Es geht nicht; die Wettiner hätten das nicht mitgemacht. Weswegen sollen sie auf etwas verzichten, worüber sie noch gar keine Informationen haben?

(Prof. Dr. Peter Porsch, Linksfraktion.PDS: Das haben wir gegenüber der Treuhand gemacht!)

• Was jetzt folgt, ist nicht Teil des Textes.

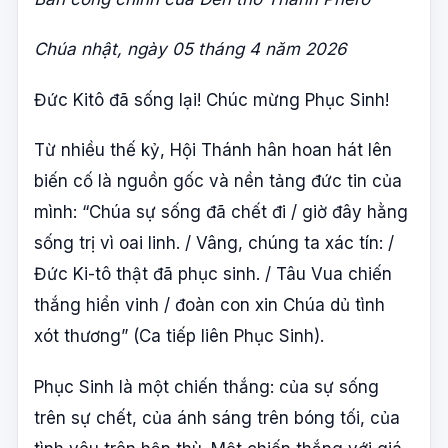
Chúa nhật, ngày 05 tháng 4 năm 2026
Đức Kitô đã sống lại! Chúc mừng Phục Sinh!
Từ nhiều thế kỷ, Hội Thánh hân hoan hát lên
biến cố là nguồn gốc và nền tảng đức tin của
mình: “Chúa sự sống đã chết đi / giờ đây hằng
sống trị vì oai linh. / Vâng, chúng ta xác tín: /
Đức Ki-tô thật đã phục sinh. / Tâu Vua chiến
thắng hiển vinh / đoàn con xin Chúa dủ tình
xót thương” (Ca tiếp liên Phục Sinh).
Phục Sinh là một chiến thắng: của sự sống
trên sự chết, của ánh sáng trên bóng tối, của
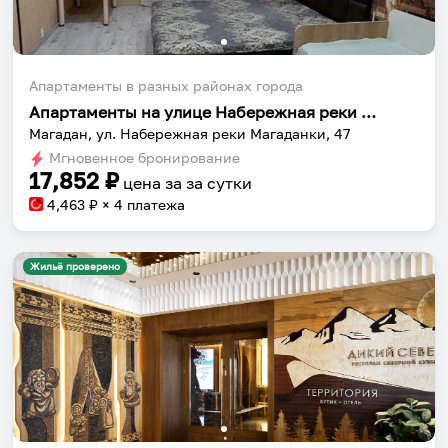
Апартаменты в разных районах города
Апартаменты на улице Набережная реки Магаданки 47
Магадан, ул. Набережная реки Магаданки, 47
Мгновенное бронирование
17,852
₽
цена за
за сутки
4,463
₽ × 4 платежа
Жильё проверено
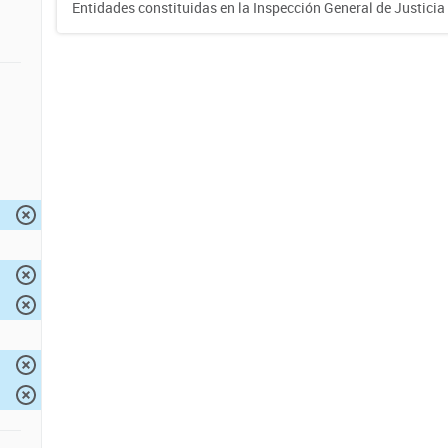
Entidades constituidas en la Inspección General de Justicia 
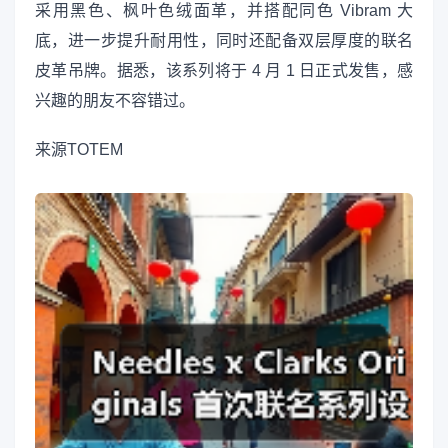
采用黑色、枫叶色绒面革，并搭配同色 Vibram 大
底，进一步提升耐用性，同时还配备双层厚度的联名
皮革吊牌。据悉，该系列将于 4 月 1 日正式发售，感
兴趣的朋友不容错过。
来源
TOTEM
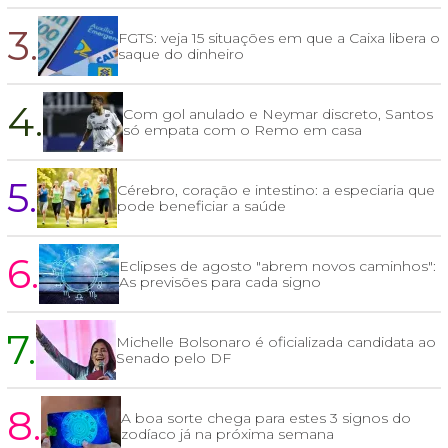
3.
FGTS: veja 15 situações em que a Caixa libera o
saque do dinheiro
4.
Com gol anulado e Neymar discreto, Santos
só empata com o Remo em casa
5.
Cérebro, coração e intestino: a especiaria que
pode beneficiar a saúde
6.
Eclipses de agosto "abrem novos caminhos":
As previsões para cada signo
7.
Michelle Bolsonaro é oficializada candidata ao
Senado pelo DF
8.
A boa sorte chega para estes 3 signos do
zodíaco já na próxima semana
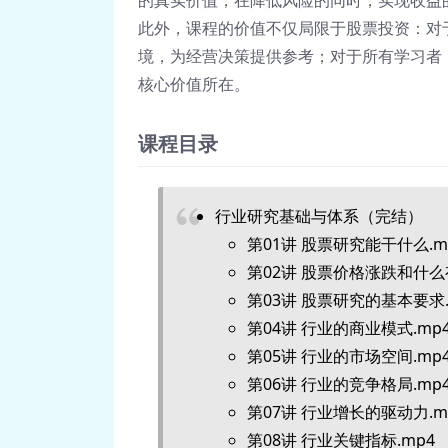
的真实价值，在降低风险的同时，实现收益
此外，课程的价值不仅局限于股票投资：对
境，为经营决策提供参考；对于所有学习者
核心价值所在。
课程目录
行业研究基础与体系（完结）
第01讲 股票研究能干什么.m
第02讲 股票价格涨跌和什么有
第03讲 股票研究的基本要求.
第04讲 行业的商业模式.mp
第05讲 行业的市场空间.mp
第06讲 行业的竞争格局.mp
第07讲 行业增长的驱动力.m
第08讲 行业关键指标.mp4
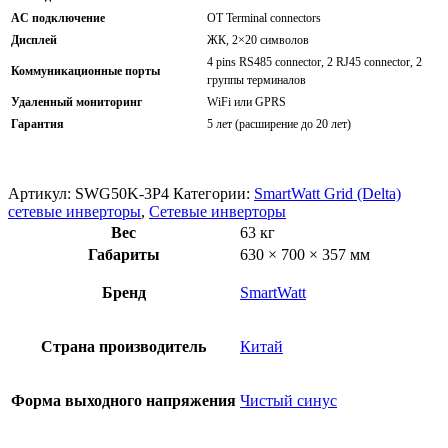
AC подключение
OT Terminal connectors
Дисплей
ЖК, 2×20 символов
4 pins RS485 connector, 2 RJ45 connector, 2
Коммуникационные порты
группы терминалов
Удаленный мониторинг
WiFi или GPRS
Гарантия
5 лет (расширение до 20 лет)
Артикул:
SWG50K-3P4
Категории:
SmartWatt Grid (Delta)
сетевые инверторы
,
Сетевые инверторы
Вес
63 кг
Габариты
630 × 700 × 357 мм
Бренд
SmartWatt
Страна производитель
Китай
Форма выходного напряжения
Чистый синус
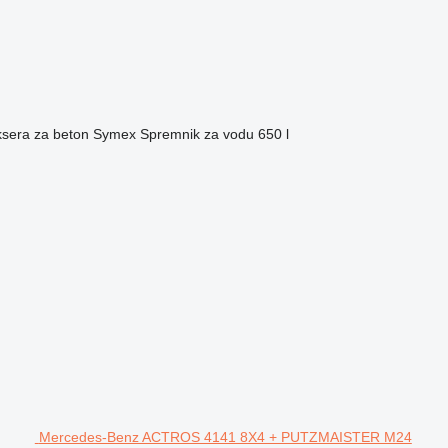
sera za beton
Symex
Spremnik za vodu
650 l
Mercedes-Benz ACTROS 4141 8X4 + PUTZMAISTER M24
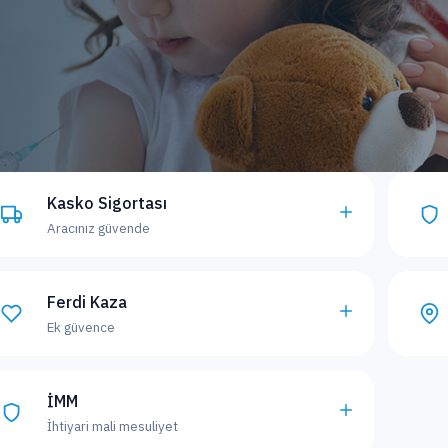
Kasko Sigortası
Aracınız güvende
Ferdi Kaza
Ek güvence
İMM
İhtiyari mali mesuliyet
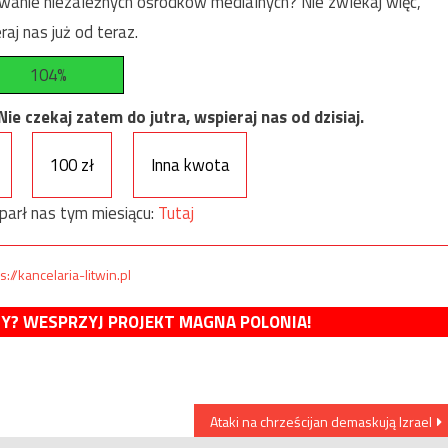
anie niezależnych ośrodków medialnych? Nie zwlekaj więc,
raj nas już od teraz.
104%
e czekaj zatem do jutra, wspieraj nas od dzisiaj.
100 zł
Inna kwota
parł nas tym miesiącu:
Tutaj
s://kancelaria-litwin.pl
MY? WESPRZYJ PROJEKT MAGNA POLONIA!
Ataki na chrześcijan demaskują Izrael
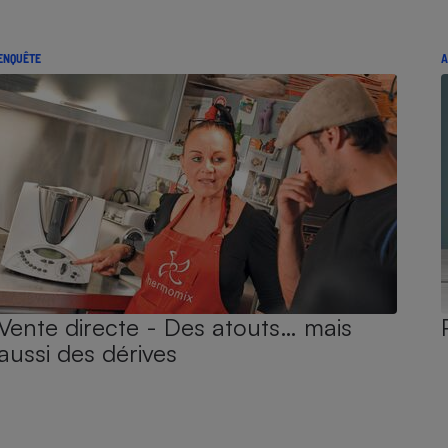
ENQUÊTE
A
Vente directe - Des atouts… mais
aussi des dérives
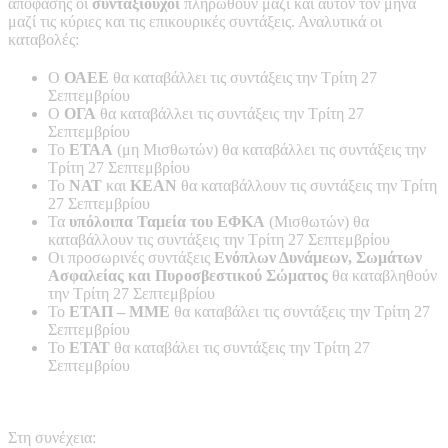
απόφασης οι
συνταξιούχοι
πληρωθούν μαζί και αυτόν τον μήνα
μαζί τις κύριες και τις επικουρικές συντάξεις. Αναλυτικά οι
καταβολές:
Ο
ΟΑΕΕ
θα καταβάλλει τις συντάξεις την Τρίτη 27
Σεπτεμβρίου
Ο
ΟΓΑ
θα καταβάλλει τις συντάξεις την Τρίτη 27
Σεπτεμβρίου
Το
ΕΤΑΑ
(μη Μισθωτών) θα καταβάλλει τις συντάξεις την
Τρίτη 27 Σεπτεμβρίου
Το
ΝΑΤ
και
ΚΕΑΝ
θα καταβάλλουν τις συντάξεις την Τρίτη
27 Σεπτεμβρίου
Τα
υπόλοιπα Ταμεία του ΕΦΚΑ
(Μισθωτών) θα
καταβάλλουν τις συντάξεις την Τρίτη 27 Σεπτεμβρίου
Οι προσωρινές συντάξεις
Ενόπλων Δυνάμεων, Σωμάτων
Ασφαλείας και Πυροσβεστικού Σώματος
θα καταβληθούν
την Τρίτη 27 Σεπτεμβρίου
Το
ΕΤΑΠ – ΜΜΕ
θα καταβάλει τις συντάξεις την Τρίτη 27
Σεπτεμβρίου
Το
ΕΤΑΤ
θα καταβάλει τις συντάξεις την Τρίτη 27
Σεπτεμβρίου
Στη συνέχεια:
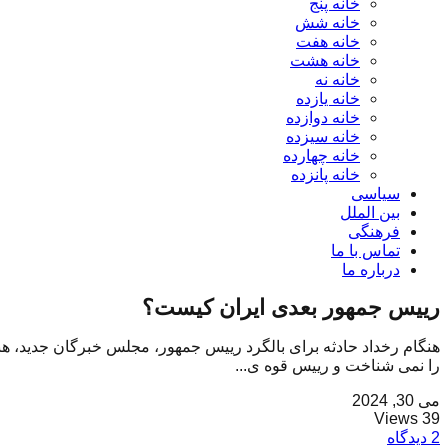
خانه پنج
خانه شش
خانه هفت
خانه هشت
خانه نه
خانه یازده
خانه دوازده
خانه سیزده
خانه چهارده
خانه پانزده
سیاسی
بین الملل
فرهنگی
تماس با ما
درباره ما
رییس جمهور بعدی ایران کیست؟
هنگام رخداد حادثه برای بالگرد رییس جمهور، مجلس خبرگان جدید،
را نمی شناخت و رییس قوه ی...
می 30, 2024
39 Views
2 دیدگاه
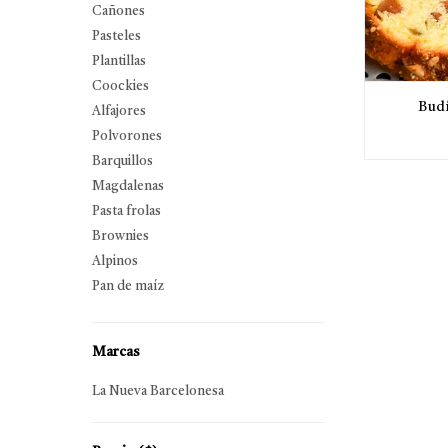
Cañones
Pasteles
Plantillas
Coockies
Budí
Alfajores
Polvorones
Barquillos
Magdalenas
Pasta frolas
Brownies
Alpinos
Pan de maíz
Marcas
La Nueva Barcelonesa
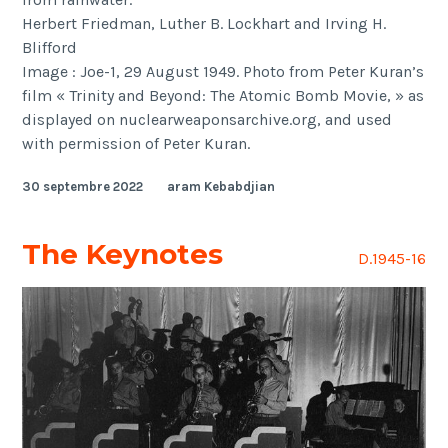
Herbert Friedman, Luther B. Lockhart and Irving H.
Blifford
Image : Joe-1, 29 August 1949. Photo from Peter Kuran’s
film « Trinity and Beyond: The Atomic Bomb Movie, » as
displayed on nuclearweaponsarchive.org, and used
with permission of Peter Kuran.
30 septembre 2022
aram Kebabdjian
The Keynotes
D.1945-16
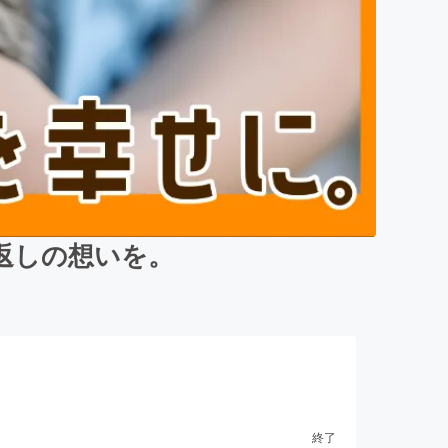
返しの想いを。
終了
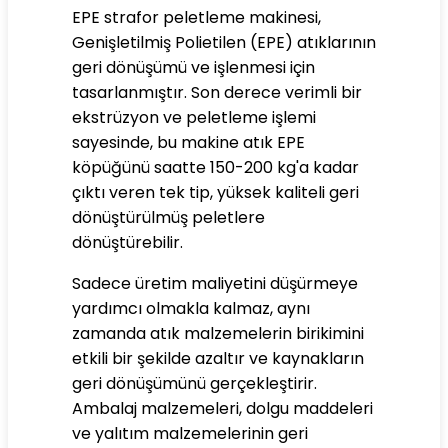
EPE strafor peletleme makinesi,
Genişletilmiş Polietilen (EPE) atıklarının
geri dönüşümü ve işlenmesi için
tasarlanmıştır. Son derece verimli bir
ekstrüzyon ve peletleme işlemi
sayesinde, bu makine atık EPE
köpüğünü saatte 150-200 kg'a kadar
çıktı veren tek tip, yüksek kaliteli geri
dönüştürülmüş peletlere
dönüştürebilir.
Sadece üretim maliyetini düşürmeye
yardımcı olmakla kalmaz, aynı
zamanda atık malzemelerin birikimini
etkili bir şekilde azaltır ve kaynakların
geri dönüşümünü gerçekleştirir.
Ambalaj malzemeleri, dolgu maddeleri
ve yalıtım malzemelerinin geri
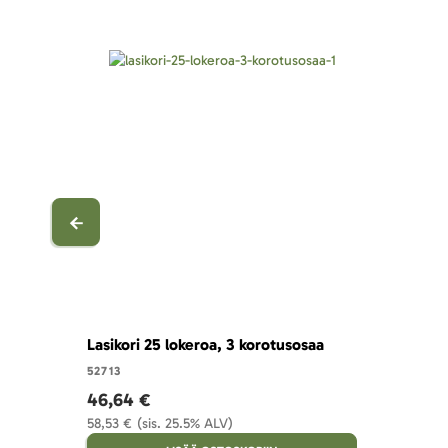
Lasikori 25 lokeroa, 3 korotusosaa
52713
46,64 €
58,53 €
(sis. 25.5% ALV)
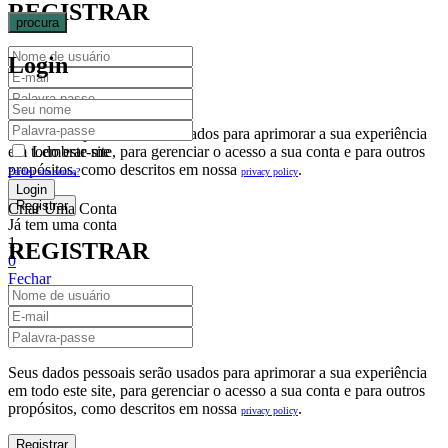
REGISTRAR
procura
Login
Seus dados pessoais serão usados para aprimorar a sua experiência
em todo este site, para gerenciar o acesso a sua conta e para outros
Lembrar-me
propósitos, como descritos em nossa
.
privacy policy
Perdeu sua senha?
Criar Uma Conta
Já tem uma conta
1
REGISTRAR
0
Fechar
Carrinho De Compras(0)
No products in the cart.
Seus dados pessoais serão usados para aprimorar a sua experiência
em todo este site, para gerenciar o acesso a sua conta e para outros
propósitos, como descritos em nossa
.
privacy policy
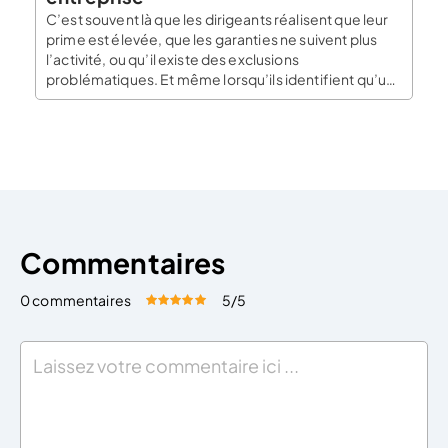
C’est souvent là que les dirigeants réalisent que leur
prime est élevée, que les garanties ne suivent plus
l’activité, ou qu’il existe des exclusions
problématiques. Et même lorsqu’ils identifient qu’un
contrat est inadapté, ils ne peuvent pas toujours le
modifier immédiatement, en raison des règles de
résiliation et des délais contractuels. C’est là tout
l’enjeu […]
Commentaires
0 commentaires
5
/5
Évaluez cet article:
Donner une note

Das kann ja durchaus sein. Wenn Sie so etwas nur bezogen auf die Kunstgegenstände machen, galt dennoch das Gesetz weiter, dass sie auf mehrere Gegenstände einen Anspruch hatten, wir aber die Möglichkeit bekamen, wenn sie in Museen gebraucht würden, sie für eine gewisse Übergangszeit bei uns zu behalten und erst nach einer Frist zurückzugeben. Deswegen war doch ganz klar, dass, wenn sich neue Erkenntnisse ergeben, erneut über die dann vorhandenen Ansprüche der Wettiner, natürlich auch mit neuen Summen, verhandelt werden würde. Die bisherigen Summen bezogen sich mitnichten – sonst wären sie gar nicht in dieser Größenordnung erfolgt – auf alle möglichen Ansprüche.

Im Übrigen möchte ich noch auf eines hinweisen, Herr Kollege Porsch, weil Sie das heute wieder so schön verdreht haben: Es handelt sich nicht um irgendwelche Ergebnisse aus der Revolution von 1918/1919, die rückgängig gemacht worden sind. Es handelt sich ausschließlich um Kunstgegenstände, die im Privatvermögen der Wettiner nach dem Vergleich der Zwanzigerjahre gewesen sind, Kunstgegenstände, die in ihren privaten Immobilien waren, zum Beispiel im Haus Wachwitz, in dem ein Teil der Familie gelebt hat. Darum ging es.

Es ist auch nicht so, dass die Wettiner nicht schon vorher Kunstgegenstände auf dem Kunstmarkt verkauft haben. Es sind sehr wohl einige der in der Fürstenabfindung der Zwanzigerjahre den Wettinern übergebenen Kunstschätze verkauft worden. Allerdings hatte niemand veranlasst,

diese Kunstgegenstände zu erwerben, weil man sehr wohl abgewogen hat, was für die sächsische Kunstlandschaft essenziell und was nicht ganz so wichtig war – also eine Frage von Aufwand und Ertrag. Ich weiß, wovon ich spreche, denn der Fall kam Anfang der Neunzigerjahre wieder hoch.

(Zuruf des Abg. Prof. Dr. Peter Porsch, Linksfraktion.PDS)

Durch den Einigungsvertrag sind die Fragen von 1945 geklärt worden: Die Immobilien verbleiben beim Staat und die Mobilien werden zurückgegeben. Das ist die Grundsatzentscheidung, die getroffen worden ist. Man kann lange diskutieren, ob sie richtig ist. Gemäß der Rechtslage werden wir jedem Restitutionsanspruch der Wettiner auf Immobilien weiter entgegentreten.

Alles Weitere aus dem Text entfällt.